Chronic stress is a time-dependent condition characterized by sustained dysregulation across neural, autonomic, and endocrine systems, with important consequences for both health and socioeconomic outcomes. Unlike acute stress, which is typically characterized by short-lived physiological activation, chronic stress reflects an accumulated allostatic load and a longer-term recalibration of stress response systems. Recent advances in physiological sensing and artificial intelligence (AI) have supported the development of computational approaches for chronic stress detection using electroencephalography (EEG), heart rate variability (HRV), photoplethysmography (PPG), electrodermal activity (EDA), and wearable multimodal platforms. This narrative review examines current AI-based studies through three main inferential paradigms: resting baseline dysregulation, longitudinal physiological monitoring, and reactivity-based inference.

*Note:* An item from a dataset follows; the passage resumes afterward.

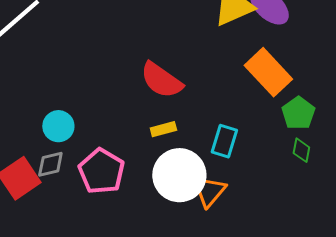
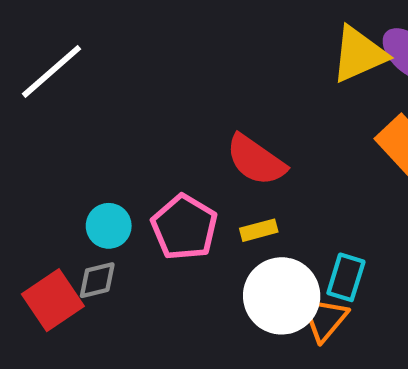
cyan rectangle: (224, 141) -> (346, 277), moved
pink pentagon: (101, 171) -> (184, 227), moved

Across modalities, classical machine learning (ML) methods, particularly support vector machines (SVMs) and tree-based ensembles, remain the most commonly used approaches, largely because available datasets are small and most pipelines still depend on engineered features. Deep learning (DL) methods are beginning to emerge, but their use remains constrained by the lack of large, standardized, longitudinal datasets specifically designed for chronic stress research. Major challenges include ambiguity in stress labeling, limited longitudinal validation, circadian confounding, inter-individual variability, and small cohort sizes. Future progress will depend on standardized datasets, biologically grounded multimodal integration, hybrid baseline-reactivity modeling, adaptive personalization, and more interpretable AI systems. Greater emphasis is also needed on clinical relevance and generalizability if AI-based chronic stress monitoring is to move beyond experimental settings.